══ Supplied records ══

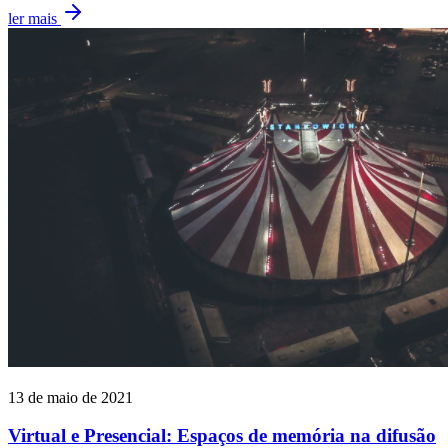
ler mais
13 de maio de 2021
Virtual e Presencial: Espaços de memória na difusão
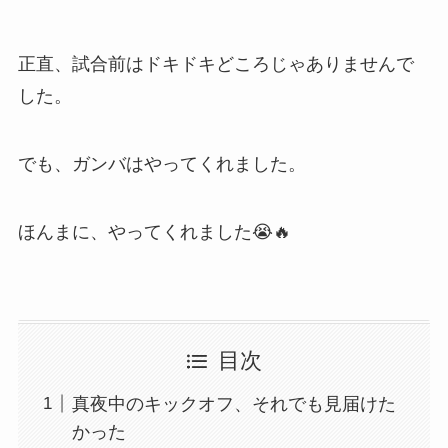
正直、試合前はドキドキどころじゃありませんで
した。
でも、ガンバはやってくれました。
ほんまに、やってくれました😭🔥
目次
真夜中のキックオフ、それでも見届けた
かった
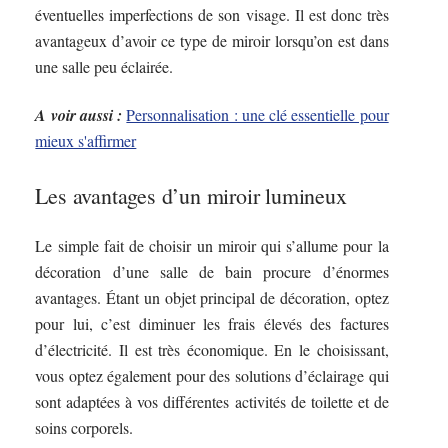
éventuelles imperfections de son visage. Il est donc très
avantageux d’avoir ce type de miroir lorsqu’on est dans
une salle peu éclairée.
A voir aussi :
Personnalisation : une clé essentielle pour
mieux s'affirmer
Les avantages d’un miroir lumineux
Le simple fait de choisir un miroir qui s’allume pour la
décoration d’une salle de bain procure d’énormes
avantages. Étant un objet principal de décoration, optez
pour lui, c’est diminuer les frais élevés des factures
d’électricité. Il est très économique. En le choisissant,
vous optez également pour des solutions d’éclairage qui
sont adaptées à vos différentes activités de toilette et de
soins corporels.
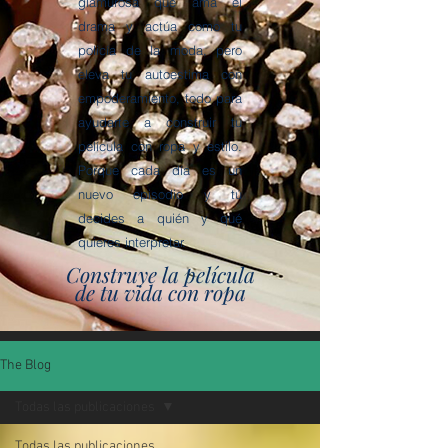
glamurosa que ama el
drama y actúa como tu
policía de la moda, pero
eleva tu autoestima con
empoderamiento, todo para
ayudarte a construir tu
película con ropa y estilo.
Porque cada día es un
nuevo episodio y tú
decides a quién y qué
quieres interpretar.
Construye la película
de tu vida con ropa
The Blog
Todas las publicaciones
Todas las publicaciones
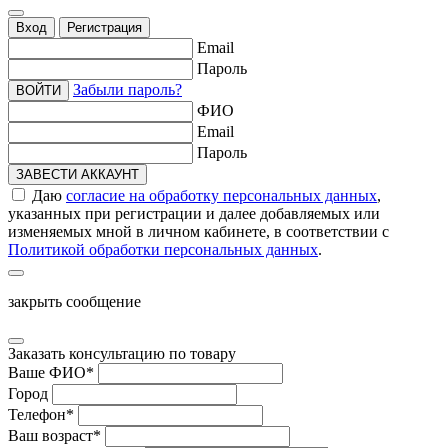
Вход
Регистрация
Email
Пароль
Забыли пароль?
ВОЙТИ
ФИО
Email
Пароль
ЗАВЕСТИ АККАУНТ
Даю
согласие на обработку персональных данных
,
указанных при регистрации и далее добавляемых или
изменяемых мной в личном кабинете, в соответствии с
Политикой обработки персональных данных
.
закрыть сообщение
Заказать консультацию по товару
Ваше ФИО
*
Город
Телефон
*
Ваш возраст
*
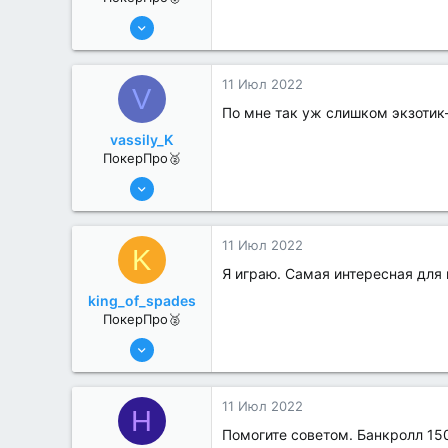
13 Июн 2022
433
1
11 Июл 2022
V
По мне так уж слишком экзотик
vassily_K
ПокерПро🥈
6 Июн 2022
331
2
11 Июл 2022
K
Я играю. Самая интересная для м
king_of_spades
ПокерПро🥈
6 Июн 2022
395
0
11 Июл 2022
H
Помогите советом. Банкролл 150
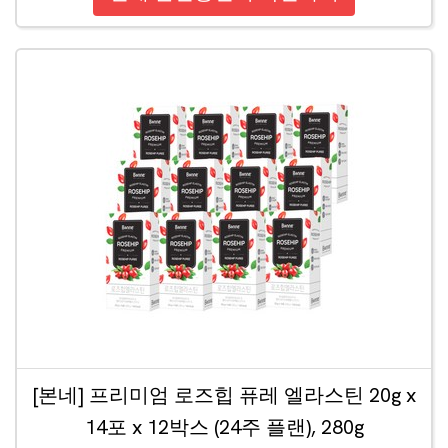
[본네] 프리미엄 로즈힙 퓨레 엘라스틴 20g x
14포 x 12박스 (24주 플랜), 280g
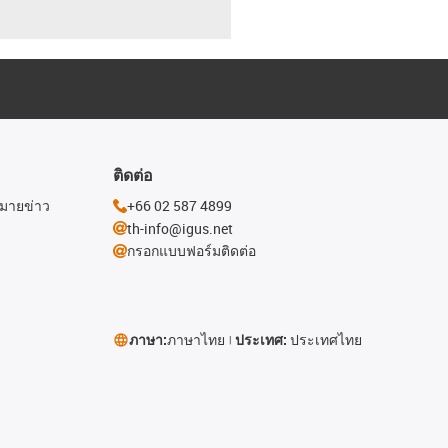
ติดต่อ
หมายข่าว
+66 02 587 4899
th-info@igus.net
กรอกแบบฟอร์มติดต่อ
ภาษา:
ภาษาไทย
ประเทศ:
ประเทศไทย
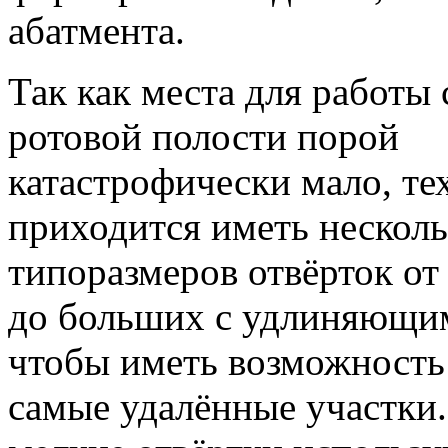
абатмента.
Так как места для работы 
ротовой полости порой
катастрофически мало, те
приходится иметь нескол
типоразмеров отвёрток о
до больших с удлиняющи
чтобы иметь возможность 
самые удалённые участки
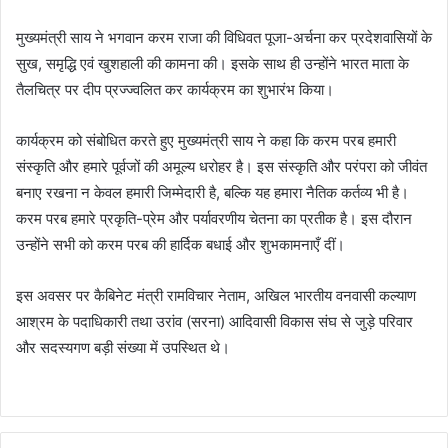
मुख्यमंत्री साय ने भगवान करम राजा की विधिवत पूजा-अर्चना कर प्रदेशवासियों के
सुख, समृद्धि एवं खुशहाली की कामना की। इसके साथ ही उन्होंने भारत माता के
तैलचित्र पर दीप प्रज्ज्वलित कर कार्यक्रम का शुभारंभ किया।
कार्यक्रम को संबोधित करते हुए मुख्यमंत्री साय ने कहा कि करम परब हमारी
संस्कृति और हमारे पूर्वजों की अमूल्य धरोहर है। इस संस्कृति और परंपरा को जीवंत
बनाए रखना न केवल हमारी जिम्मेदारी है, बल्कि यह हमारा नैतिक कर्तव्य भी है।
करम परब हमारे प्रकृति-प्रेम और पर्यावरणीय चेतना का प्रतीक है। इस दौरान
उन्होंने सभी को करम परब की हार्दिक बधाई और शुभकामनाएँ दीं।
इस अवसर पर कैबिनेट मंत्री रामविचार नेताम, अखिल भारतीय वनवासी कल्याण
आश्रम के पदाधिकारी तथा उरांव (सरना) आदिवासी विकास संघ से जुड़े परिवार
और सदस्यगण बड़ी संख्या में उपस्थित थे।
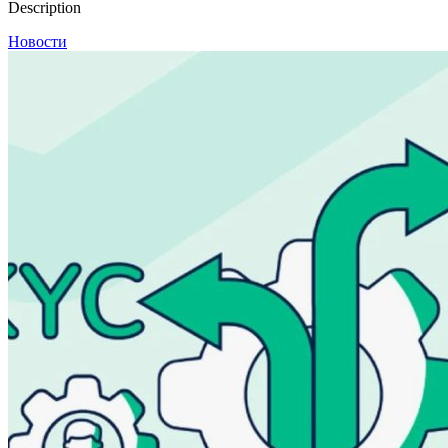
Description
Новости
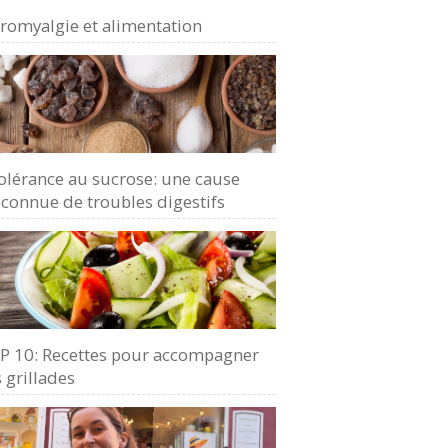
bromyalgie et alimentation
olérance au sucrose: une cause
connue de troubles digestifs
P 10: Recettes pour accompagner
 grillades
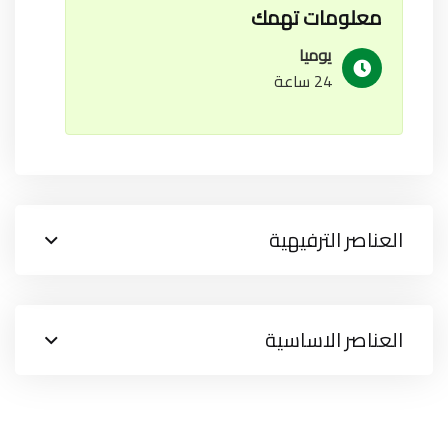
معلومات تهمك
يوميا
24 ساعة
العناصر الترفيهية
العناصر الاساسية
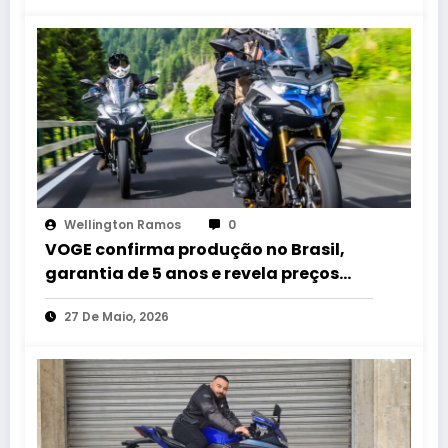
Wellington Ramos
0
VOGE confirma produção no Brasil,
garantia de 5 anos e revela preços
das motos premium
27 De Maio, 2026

═══

To do
Would you output only the span of the records above that opens with the line containing "изменяемых мной в" and closes with the line containing "[본네] 프리미엄 로즈힙 퓨레 엘라스틴 20g x", ends included and pictures dropped?

Result of this exercise
изменяемых мной в личном кабинете, в соответствии с
Политикой обработки персональных данных
.
закрыть сообщение
Заказать консультацию по товару
Ваше ФИО
*
Город
Телефон
*
Ваш возраст
*
13 Июн 2022
433
1
11 Июл 2022
V
По мне так уж слишком экзотик
vassily_K
ПокерПро🥈
6 Июн 2022
331
2
11 Июл 2022
K
Я играю. Самая интересная для м
king_of_spades
ПокерПро🥈
6 Июн 2022
395
0
11 Июл 2022
H
Помогите советом. Банкролл 150
[본네] 프리미엄 로즈힙 퓨레 엘라스틴 20g x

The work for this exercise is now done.